Stein is Distinguished Professor of History at City College and the Graduate Center of the City University of New York. She is the author of “The World of Marcus Garvey” (1986), “Running Steel, Running America” (1998), and most recently “Pivotal Decade” (2010).  She is currently working on a book, “Fabulous or Fortunate?: The Clinton Years and the Origins of Our Time.”

Salon spoke with Stein recently about the history of trade politics and the future of manufacturing. This interviewed has been edited for brevity and clarity.

Are you surprised that two insurgent candidates, on the left and the right, are successfully appealing to anger over free trade? What is it about the American political economy in 2016 that is making this such a potent message right now?

Yes, I am surprised that trade has emerged as a big issue. It has not been part of presidential campaigns because both parties have supported “free trade.” There were always minorities in both parties, especially the Democratic, who supported what was once called “managed trade.” Congressman Richard Gephardt based his campaign for the Democratic presidential nomination in 1988 on ending the huge growth of manufacturing imports in the 1980s.
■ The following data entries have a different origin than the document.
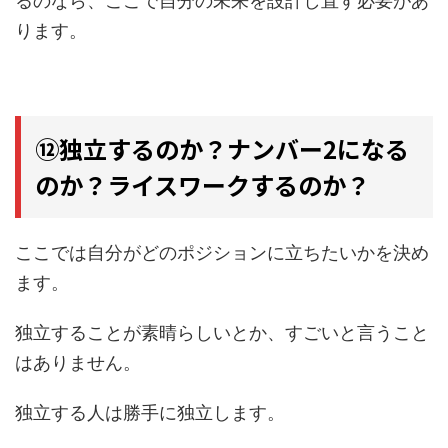
るのなら、ここで自分の未来を設計し直す必要があ
ります。
⑫独立するのか？ナンバー2になる
のか？ライスワークするのか？
ここでは自分がどのポジションに立ちたいかを決め
ます。
独立することが素晴らしいとか、すごいと言うこと
はありません。
独立する人は勝手に独立します。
And independent Ross Perot made trade a big issue in his 1992 presidential run.

But trade did not divide the parties, and so was absent from presidential campaigns. This history explains why the issue is propelled by two political outsiders. Of course, the economy helps. In the wake of the Great Recession, there was more criticism of corporations and political elites. Currently, U.S. growth is sluggish and wage stagnation continues despite relatively low unemployment. The enduring trade deficit offers an explanation for the combination of low wage and plentiful, unstable work. In addition, there have been several elite studies demonstrating the millions of jobs offshored to China. But the politics is as important. Insurgent candidates pick up issues that elites have ignored. And, this one, trade, has festered for many years.

Why did the sort of criticism of deindustrialization made by Gephardt lose out to New Democrats like Bill Clinton? And what political constituency was Perot’s anti-NAFTA message attractive to? Can he in some ways be seen as a precursor of Trump?
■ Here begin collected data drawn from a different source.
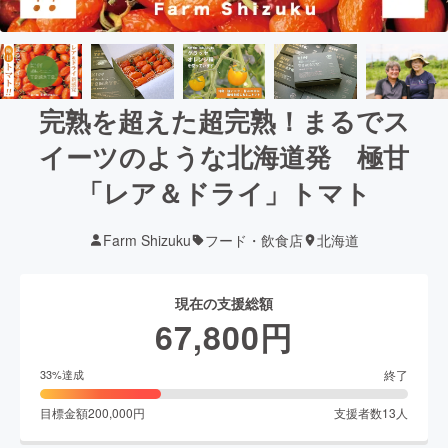
完熟を超えた超完熟！まるでス
イーツのような北海道発 極甘
「レア＆ドライ」トマト
Farm Shizuku
フード・飲食店
北海道
現在の支援総額
67,800
円
終了
33
%達成
目標金額
200,000
円
支援者数
13
人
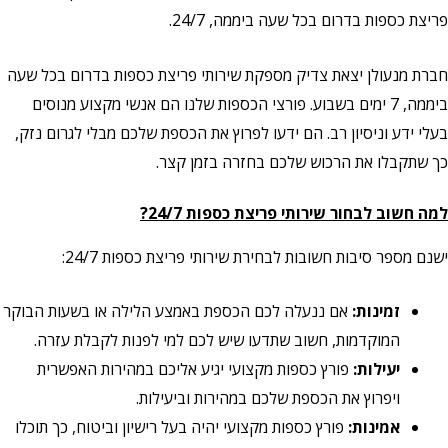
פריצת כספות בדרום בכל שעה ביממה, 24/7.
חברת מנעולן יצאת צדיק מספקת שירותי פריצת כספות בדרום בכל שעה
ביממה, 7 ימים בשבוע. פורצי הכספות שלנו הם אנשי מקצוע מנוסים
בעלי ידע וניסיון רב. הם ידעו לפרוץ את הכספת שלכם מבלי לגרום נזק,
כך שתקבלו את הרכוש שלכם בחזרה בזמן קצר.
למה חשוב לבחור שירותי פריצת כספות 24/7?
ישנם מספר סיבות חשובות לבחירת שירותי פריצת כספות 24/7:
זמינות:
אם ננעלה לכם הכספת באמצע הלילה או בשעות הבוקר
המוקדמות, חשוב שתדעו שיש לכם למי לפנות לקבלת עזרה.
יעילות:
פורץ כספות מקצועי יגיע אליכם במהירות האפשרית
ויפרוץ את הכספת שלכם במהירות וביעילות.
אמינות:
פורץ כספות מקצועי יהיה בעל רישיון וביטוח, כך תוכלו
The Gephardt wing of the Democratic Party lost out to the New Democrats because of the different analyses of the 1980s. A group called the “Atari Democrats,” like Gary Hart, believed that post-industrialism was the wave of the future — high tech.  Therefore, attempting to “prop” up old and dying industries was futile. Thus, the 1988 Democratic candidate Michael Dukakis was known for producing the “Massachusetts Miracle,” a high-tech boom during his time as governor. The now-populist Robert Reich also believed in the high-tech transition. If this was an accurate view of the future, then education was the solution. The Clinton New Democrats shared this view but believed that the party had to expand beyond its traditional constituencies — unions and minorities. They would appeal to business with support for free trade and less regulation, Reagan Democrats, working class whites, with social issues, and suburbia with prudent fiscal policy. Although much of this was contradictory or unachievable, these differences made it impossible to address de-industrialization, which required a different analysis of the economics of the 1980s.
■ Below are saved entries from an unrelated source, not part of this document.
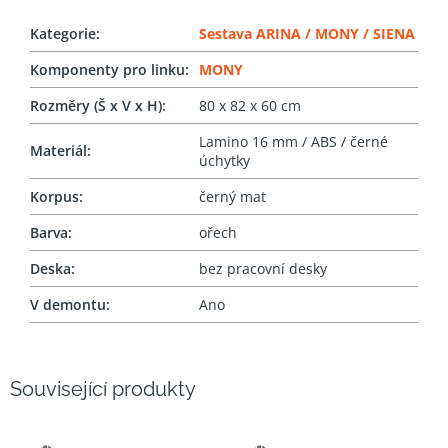
Kategorie
:
Sestava ARINA / MONY / SIENA
Komponenty pro linku
:
MONY
Rozměry (Š x V x H)
:
80 x 82 x 60 cm
Lamino 16 mm / ABS / černé
Materiál
:
úchytky
Korpus
:
černý mat
Barva
:
ořech
Deska
:
bez pracovní desky
V demontu
:
Ano
Související produkty
SNADNÝ
SNADNÝ
VÝBĚR
VÝBĚR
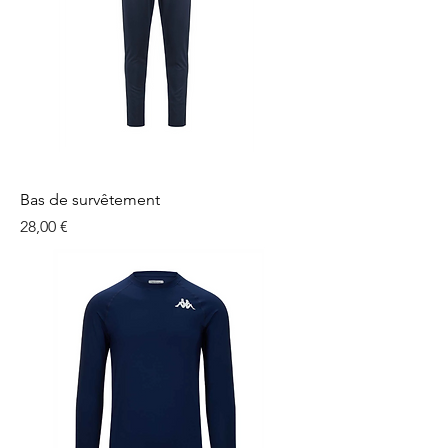
Bas de survêtement
Prix
28,00 €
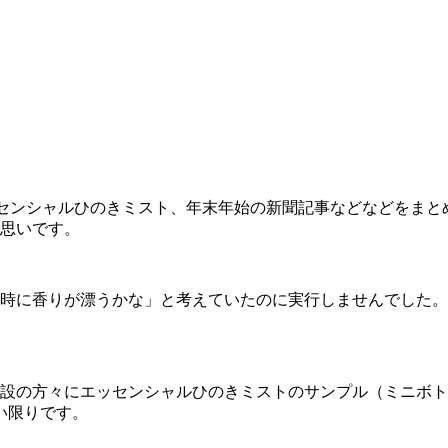
エッセンシャルひのきミスト、年末年始の新聞記事などなどをま
思いです。
時に香りが漂うかな」と考えていたのに実行しませんでした。
設の方々にエッセンシャルひのきミストのサンプル（ミニボト
い限りです。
When Perot first ran in 1992 as an independent, outsourcing was an issue, but as important was the balanced budget.  So he got a diverse group who believed that a rich businessman, not a politician, could solve the nation’s problems. After the election, when Clinton made NAFTA a priority, Perot became the most public anti-NAFTA leader, debating the issue with Al Gore.  Yes, I do think that Perot was a precursor of Trump. Both made a virtue of their blunt, truth-telling style. Both appealed to white men more than other social groups. But Trump feasts on social divisions. Perot did not.